In a world of interactive gaming, internet junkies, and outrageous advertisement gimmicks isn’t it time to open our eyes, as parents, and look at the world through younger, more venerable eyes? To do this is to begin to understand what our kids see in this confusing world. There is violence, murder, rape, and torturous acts all over the television and not to mention the video games that our children play.
Even though we may not like to play with video game systems it pays to know what, and how, our children use these interactive tools. The scary truth is that we cannot shield our children from the world that is outside the walls of our home. We raise them in hopes of doing the best we can to prepare them for everyday situations they may encounter, good or bad. Unfortunately, there is a progressive trend in violence and desensitization of that violence flooding the world. Not only are everyday citizens becoming fearful and scared in a general census but they are becoming more and more violent as the years progress. This comes full-circle to affect our cities, streets, and neighborhoods.
One person may not be able to affect, or change, the entire world but we can control the violence we allow inside of our homes. The number one attribute in child/teen violence is example. Violence is learned, and because of this, a major culprit for desensitization is the rapid use of violent video games.

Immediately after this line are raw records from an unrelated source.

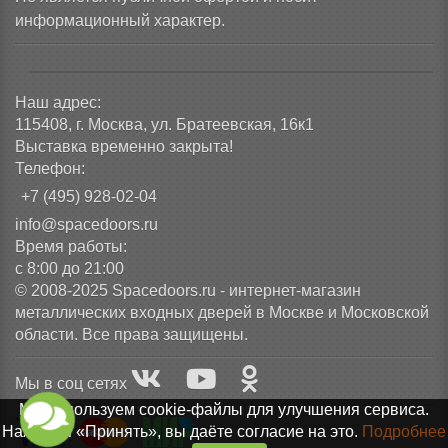
информационный характер.
Наш адрес:
115408, г. Москва, ул. Братеевская, 16к1
Выставка временно закрыта!
Телефон:
+7 (495) 928-02-04
info@spacedoors.ru
Время работы:
с 8:00 до 21:00
© 2008-2025 Spacedoors.ru - интернет-магазин
металлических входных дверей в Москве и Московской
области. Все права защищены.
Мы в соц сетях
Мы используем cookie-файлы для улучшения сервиса.
Нажимая «Принять», вы даёте согласие на это.
Подробнее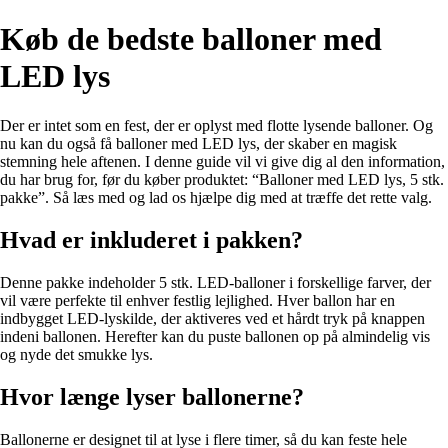
Køb de bedste balloner med
LED lys
Der er intet som en fest, der er oplyst med flotte lysende balloner. Og
nu kan du også få balloner med LED lys, der skaber en magisk
stemning hele aftenen. I denne guide vil vi give dig al den information,
du har brug for, før du køber produktet: “Balloner med LED lys, 5 stk.
pakke”. Så læs med og lad os hjælpe dig med at træffe det rette valg.
Hvad er inkluderet i pakken?
Denne pakke indeholder 5 stk. LED-balloner i forskellige farver, der
vil være perfekte til enhver festlig lejlighed. Hver ballon har en
indbygget LED-lyskilde, der aktiveres ved et hårdt tryk på knappen
indeni ballonen. Herefter kan du puste ballonen op på almindelig vis
og nyde det smukke lys.
Hvor længe lyser ballonerne?
Ballonerne er designet til at lyse i flere timer, så du kan feste hele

Not everyone who plays violent games becomes violent or desensitized to violence, but younger children are quickly influenced, and more adaptive, to and by their environment.

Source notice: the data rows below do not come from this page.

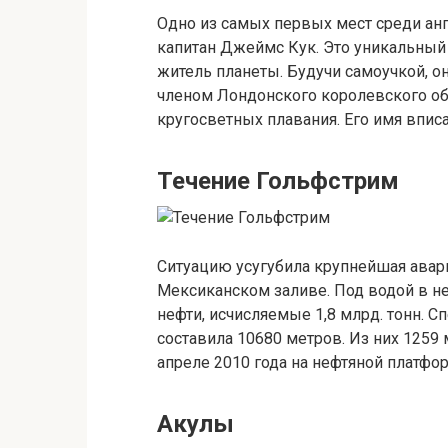
Одно из самых первых мест среди ан
капитан Джеймс Кук. Это уникальный 
житель планеты. Будучи самоучкой, он
членом Лондонского королевского об
кругосветных плавания. Его имя вп
Течение Гольфстрим
Ситуацию усугубила крупнейшая авар
Мексиканском заливе. Под водой в н
нефти, исчисляемые 1,8 млрд. тонн. 
составила 10680 метров. Из них 1259
апреле 2010 года на нефтяной платф
Акулы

If a child already has feelings of anger, or hopelessness, the affects of visual violence can be even more stringent. As a parent you must begin early to be the preventative foundation for your child when it comes to video game violence. Begin by limiting the use your child has with all video games. The more attractive the video games are to them the more their taste in games will broaden and eventually reach violent, benumbing games. Preview any game your child requests as a gift or asks to rent. Try looking up the game manufacturer online, or talk to a video game store clerk about the theme and level of adult content in a game you are considering for your child. There are ratings on video games, as with DVD’s, so be aware of their meanings, the letter-code rating systems for games do not correspond to DVD rating codes. “M” is for Mature.